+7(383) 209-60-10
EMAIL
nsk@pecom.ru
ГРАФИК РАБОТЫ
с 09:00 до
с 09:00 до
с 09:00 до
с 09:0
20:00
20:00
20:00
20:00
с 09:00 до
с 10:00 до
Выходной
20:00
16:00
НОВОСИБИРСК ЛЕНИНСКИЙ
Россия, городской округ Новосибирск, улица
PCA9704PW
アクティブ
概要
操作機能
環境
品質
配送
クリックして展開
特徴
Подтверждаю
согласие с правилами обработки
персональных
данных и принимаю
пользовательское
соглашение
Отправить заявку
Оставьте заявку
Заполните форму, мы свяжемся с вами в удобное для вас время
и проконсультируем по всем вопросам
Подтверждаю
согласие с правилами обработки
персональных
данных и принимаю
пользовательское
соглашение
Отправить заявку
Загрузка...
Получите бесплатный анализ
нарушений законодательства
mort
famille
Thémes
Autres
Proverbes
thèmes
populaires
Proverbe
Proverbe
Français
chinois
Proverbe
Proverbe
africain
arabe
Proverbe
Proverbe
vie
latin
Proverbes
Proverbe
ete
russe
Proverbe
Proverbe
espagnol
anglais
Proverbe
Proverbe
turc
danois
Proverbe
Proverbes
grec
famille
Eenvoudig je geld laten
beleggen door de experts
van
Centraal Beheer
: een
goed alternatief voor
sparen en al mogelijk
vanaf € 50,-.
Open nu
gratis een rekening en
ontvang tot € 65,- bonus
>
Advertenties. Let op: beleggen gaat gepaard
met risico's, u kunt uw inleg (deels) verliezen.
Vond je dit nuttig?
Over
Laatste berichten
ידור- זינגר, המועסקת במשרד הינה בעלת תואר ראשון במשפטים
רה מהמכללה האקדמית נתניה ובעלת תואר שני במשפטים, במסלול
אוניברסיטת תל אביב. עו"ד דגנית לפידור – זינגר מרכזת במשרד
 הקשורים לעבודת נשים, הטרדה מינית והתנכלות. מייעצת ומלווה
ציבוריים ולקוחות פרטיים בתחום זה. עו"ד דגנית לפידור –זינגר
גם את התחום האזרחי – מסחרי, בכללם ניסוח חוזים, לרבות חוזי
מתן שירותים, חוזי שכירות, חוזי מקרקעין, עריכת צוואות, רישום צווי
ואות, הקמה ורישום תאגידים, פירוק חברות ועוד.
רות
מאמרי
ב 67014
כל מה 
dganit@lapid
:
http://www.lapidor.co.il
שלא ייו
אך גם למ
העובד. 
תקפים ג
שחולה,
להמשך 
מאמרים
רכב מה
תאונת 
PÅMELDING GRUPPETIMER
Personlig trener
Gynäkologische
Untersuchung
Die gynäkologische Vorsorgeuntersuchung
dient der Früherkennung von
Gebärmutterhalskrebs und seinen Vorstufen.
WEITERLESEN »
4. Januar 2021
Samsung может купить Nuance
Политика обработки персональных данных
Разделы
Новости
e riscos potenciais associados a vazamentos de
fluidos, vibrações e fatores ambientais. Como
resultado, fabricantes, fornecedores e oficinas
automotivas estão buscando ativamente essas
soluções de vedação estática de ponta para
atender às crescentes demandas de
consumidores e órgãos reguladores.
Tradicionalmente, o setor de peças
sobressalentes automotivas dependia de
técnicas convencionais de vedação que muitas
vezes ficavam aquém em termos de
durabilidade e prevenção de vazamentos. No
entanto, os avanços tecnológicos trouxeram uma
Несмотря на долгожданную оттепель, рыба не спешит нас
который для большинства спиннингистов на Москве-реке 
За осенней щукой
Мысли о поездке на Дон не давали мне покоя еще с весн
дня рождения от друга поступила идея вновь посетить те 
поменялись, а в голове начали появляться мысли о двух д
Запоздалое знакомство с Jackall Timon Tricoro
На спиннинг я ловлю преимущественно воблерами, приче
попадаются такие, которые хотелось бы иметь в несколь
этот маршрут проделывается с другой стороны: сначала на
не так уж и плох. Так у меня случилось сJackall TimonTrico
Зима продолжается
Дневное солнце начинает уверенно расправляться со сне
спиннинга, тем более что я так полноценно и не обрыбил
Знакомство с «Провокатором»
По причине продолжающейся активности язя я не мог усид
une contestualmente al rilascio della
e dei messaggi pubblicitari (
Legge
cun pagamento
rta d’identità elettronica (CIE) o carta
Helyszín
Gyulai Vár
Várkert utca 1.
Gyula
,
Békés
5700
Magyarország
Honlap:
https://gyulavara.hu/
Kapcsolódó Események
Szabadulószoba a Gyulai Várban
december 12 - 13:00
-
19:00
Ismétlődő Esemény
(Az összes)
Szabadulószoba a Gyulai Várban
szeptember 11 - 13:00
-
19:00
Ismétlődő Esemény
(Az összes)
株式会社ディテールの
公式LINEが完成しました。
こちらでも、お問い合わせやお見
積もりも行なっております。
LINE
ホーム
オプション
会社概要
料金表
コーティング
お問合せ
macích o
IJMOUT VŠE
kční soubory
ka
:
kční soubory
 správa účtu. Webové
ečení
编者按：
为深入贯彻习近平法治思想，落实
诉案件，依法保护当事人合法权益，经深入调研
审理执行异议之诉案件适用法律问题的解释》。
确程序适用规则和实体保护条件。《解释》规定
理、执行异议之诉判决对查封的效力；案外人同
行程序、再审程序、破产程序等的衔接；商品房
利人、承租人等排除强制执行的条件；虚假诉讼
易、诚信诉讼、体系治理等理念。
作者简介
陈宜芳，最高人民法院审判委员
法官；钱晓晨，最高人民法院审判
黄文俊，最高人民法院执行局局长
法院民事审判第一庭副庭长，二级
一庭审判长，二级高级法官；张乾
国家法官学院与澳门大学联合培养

= = = = =

__BRIEF__: How many lines in the records hold the string "במשפטים"? Answer with only that number.

__YOUR RESPONSE__: 2